The lawsuit follows an announcement by Bristol Bay Tribes and organizations yesterday filing a similar suit. The groups allege that the EPA broke the law when it ignored science and the potential impacts of developing the mine when it withdrew the Proposed Determination.
Nelli Williams, Alaska director for Trout Unlimited, explained, “Any action that jeopardizes this fishery and extremely unique place is unacceptable. The proposed Pebble mine is widely opposed by anglers and hunters across Alaska and the country. This lawsuit is a step to hold the EPA accountable to their own science and American sportsmen and women, not a foreign-owned mining company.”
Click here for the full story.
2. Alaska Senator Murkowski Submits Report Language to Hold Pebble Accountable
After issuing a harsh warning to the Army Corps of Engineers at a Bristol Bay salmon event last week, Alaska Senator Lisa Murkowski followed up by introducing report language in to the Senate Appropriations committee yesterday morning that called on the Corps to make significant changes to Pebble’s Draft Environmental Impact Statement.

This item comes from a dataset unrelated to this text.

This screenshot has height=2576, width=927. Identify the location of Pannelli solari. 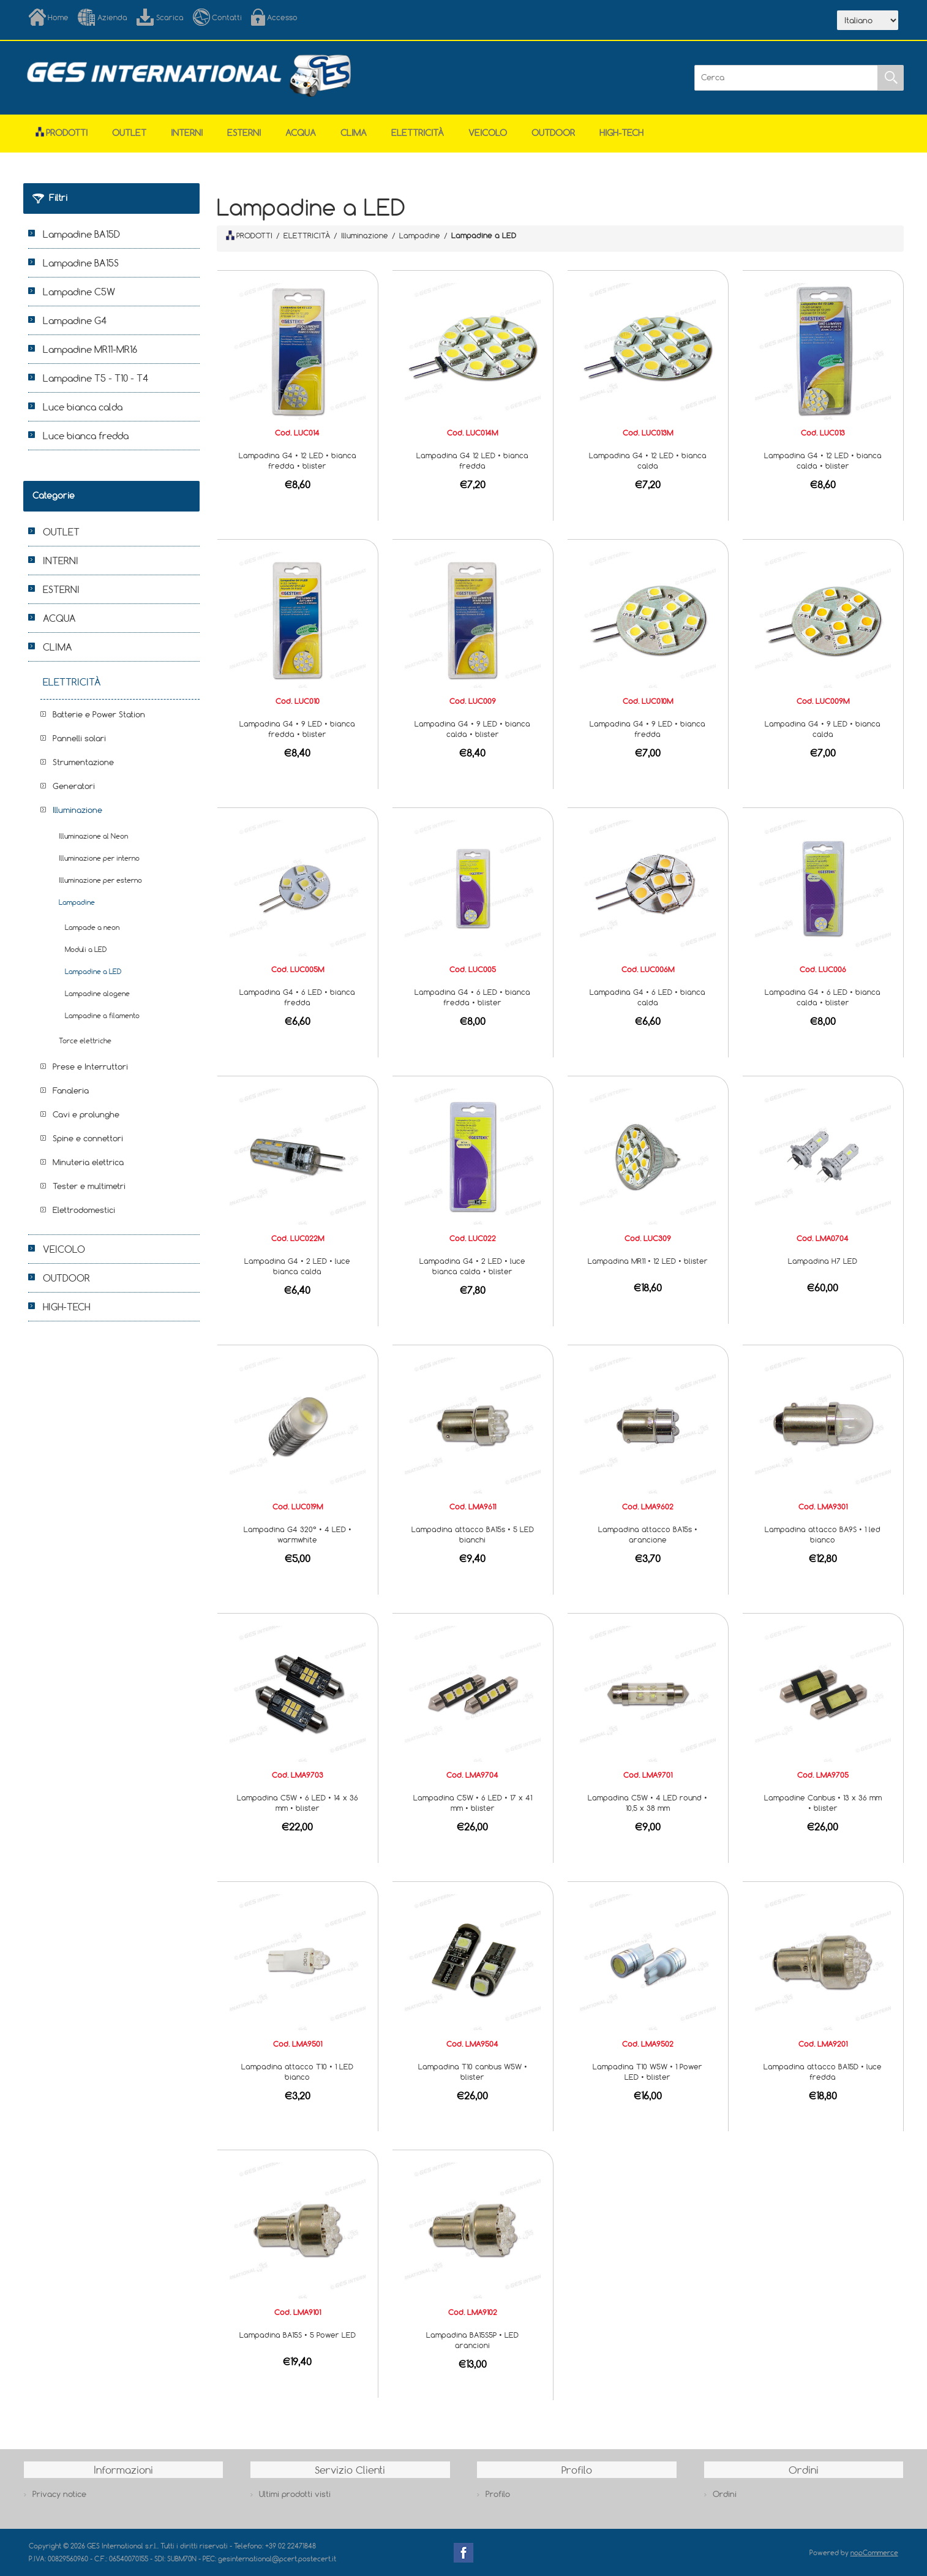
(79, 738).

Her report language specifically directed the Army Corps of Engineers to address the concerns identified by other agencies like EPA and the Department of the Interior that called the DEIS “so inadequate that it precludes meaningful analysis.” The report language directs Army Corps to include more robust scientific analysis, and take comments from stakeholders, especially Alaska Natives, into account. On behalf of the committee, Senator Murkowski also requested that the Army Corps work with other agencies to address all the concerns they wrote in their comments given their expertise in areas that would be impacted by the proposed mine.

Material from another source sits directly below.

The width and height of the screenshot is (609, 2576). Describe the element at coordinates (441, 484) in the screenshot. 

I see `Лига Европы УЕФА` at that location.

Click here and here for the full story.
Other sources for Senator Murkowski’s recent opinions on Pebble:
- Committee led by Murkowski rebukes feds on Pebble Mine, says damage to fisheries is ‘unacceptable’
- Sen. Murkowski is right: The Army Corps needs to bring science back to Pebble permitting
- Murkowski gives Pebble a stern warning with submitted report language
3. Great Garden & Gun Story on the Fight to Save the Everglades
A long feature article by Monte Burke in the new issue of Garden & Gun focuses on the plight of the Everglades and the efforts to save the Rive of Grass from environmental collapse.
The Everglades are dying. On this matter, there is no debate. A century’s worth of dewatering, as well as pollution, dam and canal building, corporate welfare, and indifferent (at best) or bought-and-paid-for (at worst) politicians, has led to one of the greatest ecological tragedies in the country’s history, a fall from Eden that has serious ramifications for human and economic health. The question now for the Everglades—the matter still up for debate—is whether redemption remains possible.
This is important coverage of an issue we’ve been passionate about for a long time, and we hope it results in wider support for Everglades restoration.
Click here for the full story in Garden & Gun.
4. Paiute Cutthroat Success in the Eastern Sierra
In 1967 the Paiute cutthroat was listed under the predecessor of the federal Endangered Species Act (the Endangered Species Preservation Act). Since then, it has been the focus of an intensive recovery effort. This decades-long campaign—strongly supported throughout by the Trout Unlimited North Bay (now Golden Gate) Chapter—recently celebrated a major milestone as genetically pure Paiute cutthroat were released back into the mainstem of Silver King Creek on September 18.